どう見ても弁当箱なのだが。意図がわからない。
「……開けて良いの?」
「はい」
そう言われたので包んでいる布を解き、蓋を開けて見ると。
「す、すげぇ」
と言ったのは飯田。卵焼きはハート形になるように配置され、ウインナーはたこさん。きんぴらごぼうにごま塩ご飯、レタスとプチトマトもあって、彩り豊かだ。
「これは……?」
「お弁当です」
「それは見ればわかる」
「食べてください」
「なぜ?」
「調理実習があることを松江さんに伝え忘れまして。作っていただいた後にいらないというのもあれだったので持ってきたのですが、やはり食べきれそうにないので。残すのも申し訳ないので、バイトの時に返してください。失礼します」
そのまま俺の返事も聞かずに双葉さんは教室を出て行く。
「良かったじゃん」
「何がだよ」
「ちゃんとした弁当、しかもあの子結構有名人じゃん」
「ふーん。有名人ね」
折角もらったわけだし、ありがたくいただこう。
「新入生代表で、中間試験でも学年一位。アルバイトを認められたこの学校に二人しかいない逸材。しかもあの容姿。狙ってる男子は学年問わずいる」
「ふぅん。すげぇ奴もいるもんだ」
「二人のうちの片割れが言うか。話振った俺が言うのもあれだけど」
「そうか……へぇ、結構美味いな」
卵焼き、少し甘い気がするが、昆布出汁だろうか、風味が良い。口の中で解けるようにふんわりと広がっていく。
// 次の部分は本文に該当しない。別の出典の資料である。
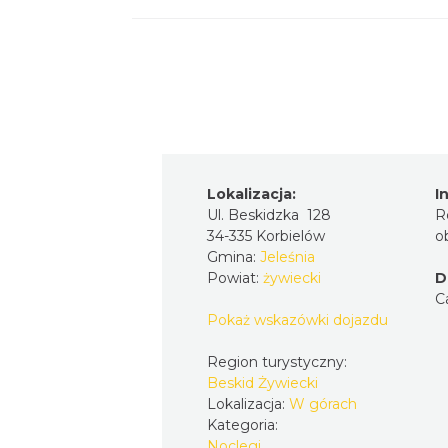
Lokalizacja:
I
Ul. Beskidzka 128
R
34-335 Korbielów
o
Gmina:
Jeleśnia
Powiat:
żywiecki
D
C
Pokaż wskazówki dojazdu
Region turystyczny:
Beskid Żywiecki
Lokalizacja:
W górach
Kategoria:
Noclegi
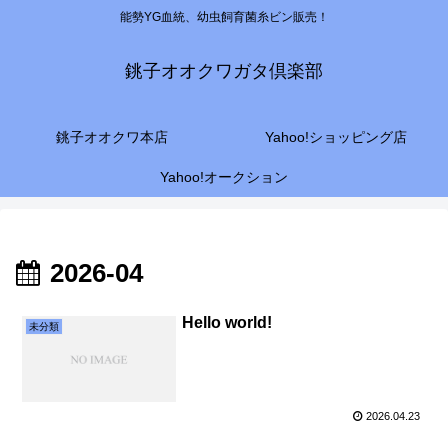
能勢YG血統、幼虫飼育菌糸ビン販売！
銚子オオクワガタ倶楽部
銚子オオクワ本店
Yahoo!ショッピング店
Yahoo!オークション
2026-04
Hello world!
未分類
2026.04.23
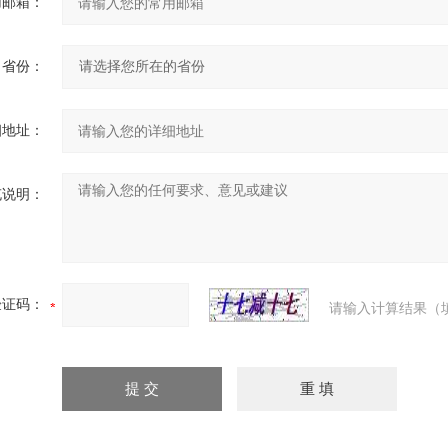
用邮箱：
省份：
细地址：
充说明：
验证码：
请输入计算结果（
「家が結構金持ちって噂だけど、松江さんってのは、もしかしてお手伝いさんとか……何か知らねぇの?」
「さぁな」
「なんでバイトしてるんだろうな?」
「社会勉強とかじゃね?」
あの校則もそもそもはそういう趣旨だし。
「なるほどな。晃成はどうなんよ? なんでバイトしてんだ?」
「金のためだよ」
「わぉ。わかりやすい」
「労働の目的としては一番健全だろ」
俺が採用担当の面接官だとして、『社会貢献のためです』とか言い出す就活生、逆に怖くて落とすね。
「唐揚げとトマト、返すよ。ついでにカツサンドもやる」
「返しては貰うが、カツサンドは食え。お前はもう少しちゃんと飯を食え」
「……バイト前にでも食うよ。それよりもさ、職員室で確か見れたよな、今日の全クラスの時間割」
「あぁ、なんかあったな。それが?」
「いや、あるなら良い」
先輩の教室を出て、廊下。二年生の教室、緊張した……。
「やったね、香澄ちゃん」
「はぁ、渡せたぁ……」
教室の前までついてきてくれた私の偉大なる友人、恵理さんがポンと肩を叩いてくれる。
「でも良いの? お昼ご飯」
「大丈夫です。先輩と違って、私は毎日ちゃんとしたご飯を三食食べています。一食抜いた程度へっちゃらです」
そう、調理実習なんて無い。自分が食べる筈だった昼ご飯を私は先輩に押し付けた。
「あたしのおかず、少し分けてあげるね」
「……ありがとうございます」
勢いでやってしまったことへの少しの後悔と、友達の施しへの感謝。
「あたしのお弁当、豪華だよー。重箱だよー」
「冗談のようで本当だから凄いです」
重箱に詰められた彩り豊かなおかずたちは、目の前で一緒に食べていて、眺めても楽しめる素晴らしいお弁当だと思う。それでいて、恵理さんの好物がしっかりと詰められている。
錦糸卵と桜臀部がまぶされ、カニカマに蒸し海老、シイタケが散りばめられた酢が香ばしいちらし寿司。唐揚げにプチトマトにアスパラのベーコン巻きに微かに塩味がするレタス。
これ毎日作るの結構手間だと思う。だけど。
「明日からは」
料理、あまりやったことないけど……! 恵理さんのお弁当を目指して。
「ふんす!」
「そういえば、どうしてお昼ご飯あげようと思ったの? 憧れてたけど憧れてるわけじゃないんだよね?」
その問いに思わず腕を組む。そう、私の憧れは霧散した。霧散したけど、放っておきたくなかった。じゃあ、何で放っておきたくなかった? 不健康そうなのは確かだけど、それを放っておくのはなんだか寝覚めが悪いけど、改善しようと動く義理なんて、私には無い。つまり。
「……わかりません」
「えっ?」
「わかるのは、あの人からも学ぶべきことは確かにあること。それと……なんかあの人がちゃんとしていないのは、嫌です」
だから今のところは……そう。
「先輩改善計画です!」
「……拗らせてるなぁ」
「な、何がですか?」
「ううん。別に」
何も語らず、恵理さんはニマニマ笑顔と生温い眼差しを向けてくるのだ。